“EA and PopCap are a compelling combination,” said EA CEO John Riccitiello. “PopCap’s great studio talent and powerful IP add to EA’s momentum and accelerate our drive towards a $1 billion digital business. EA’s global studio and publishing network will help PopCap rapidly expand their business to more digital devices, more countries, and more channels.”
Electronic Arts will pay approximately $650 million in cash and another $100 million in EA stock to PopCap in order to bring the company into the EA fold. There are also potentially lucrative performance incentives if PopCap’s game continue to do so well in the market. Not bad for a little company that started off leasing two games that they had developed to Microsoft for $3500 a month.
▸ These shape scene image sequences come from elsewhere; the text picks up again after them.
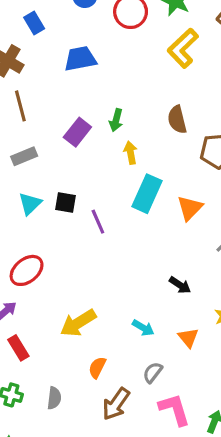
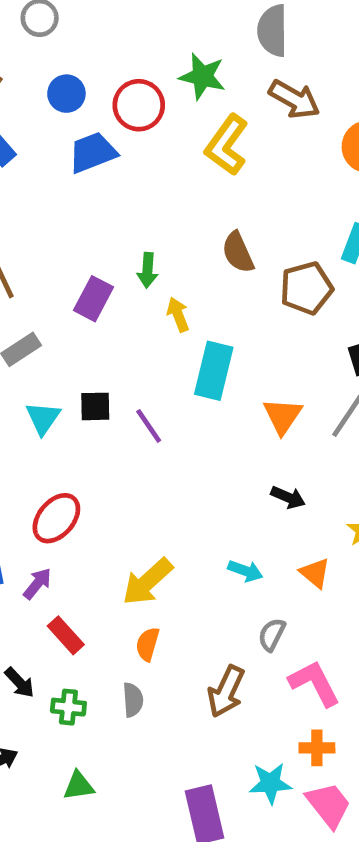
blue trapezoid: (80, 59) -> (93, 152), moved
orange triangle: (190, 208) -> (283, 416), moved
orange semicircle: (97, 368) -> (148, 644), moved

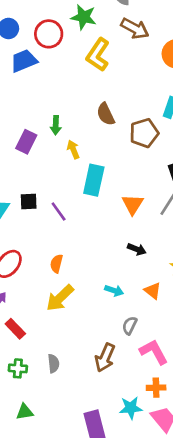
orange semicircle: (148, 644) -> (56, 264), moved

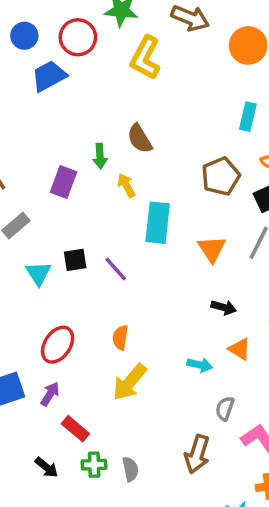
brown semicircle: (106, 114) -> (140, 139), moved
brown pentagon: (144, 133) -> (221, 176), moved
orange triangle: (153, 291) -> (240, 349), moved
green cross: (18, 368) -> (94, 465), moved

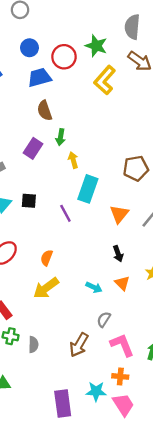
brown semicircle: (140, 139) -> (45, 111), moved
purple line: (116, 269) -> (65, 213), moved
black arrow: (224, 307) -> (118, 254), turned 42

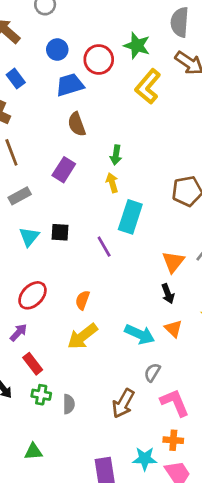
green arrow: (61, 137) -> (116, 155), moved
orange triangle: (119, 214) -> (173, 262), moved
cyan arrow: (94, 287) -> (140, 334), size x1.5

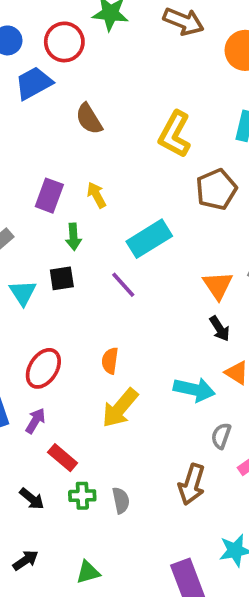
yellow L-shape: (148, 86) -> (175, 134), moved
brown semicircle: (77, 124) -> (89, 119), moved
green arrow: (116, 155) -> (73, 237), moved
yellow arrow: (112, 183) -> (96, 195), moved
cyan rectangle: (130, 217) -> (149, 239), turned 52

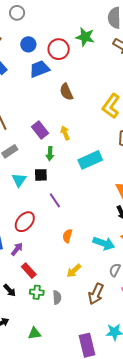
purple rectangle: (49, 196) -> (40, 130), turned -66
purple line: (123, 285) -> (55, 200), moved
orange semicircle: (110, 361) -> (67, 236), moved
yellow arrow: (120, 408) -> (74, 271), moved, size x0.7

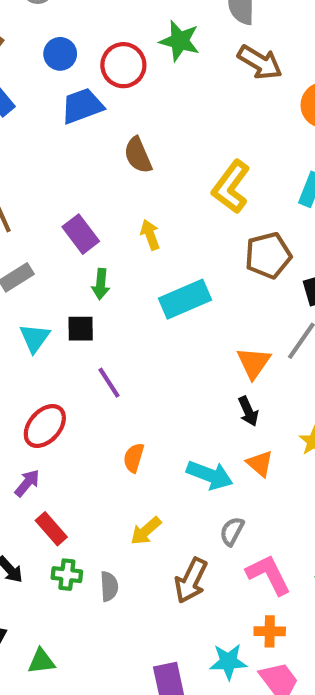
yellow arrow: (65, 133) -> (150, 235), moved
green triangle: (34, 333) -> (41, 661), moved

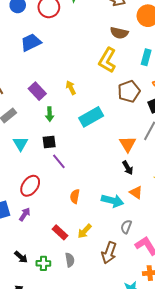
blue trapezoid: (82, 106) -> (31, 42), moved
brown semicircle: (138, 155) -> (119, 33), moved, turned -48
black square: (81, 329) -> (49, 142), moved
red rectangle: (51, 529) -> (60, 232), moved
green cross: (67, 575) -> (43, 263), moved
PopCap had offered to sell Bejewled to Microsoft for $35,000 back in 1999 and MS had made offers to try and buy PopCap on the cheap. Microsoft obviously missed out. PopCap made keeping the company in Seattle part of this new agreement with EA. Likely true expansion rumors are already circulating about the company adding hundreds of new positions over the next three years.
“We picked EA because they have recast their culture around making great digital games,” said David Roberts, CEO of PopCap. “By working with EA, we’ll scale our games and services to deliver more social, mobile, casual fun to an even bigger, global audience.”
Electronic Arts has previously stated that it was through making large acquisitions after a previous deal for Playfish. PopCap had previously stated October as an IPO time-frame. Apparently this new deal was too sweet for either company to pass up. The video game and financial worlds both kept close eyes on this deal as Zynga, the maker of the Farmville and Empires and Allies games is set to go public soon. The EA/PopCap deal could hint about Zynga’s potential market value. At any rate, EA has certainly added a crown jewel to their roster in the ever-important casual gaming market. Best of luck PopCap.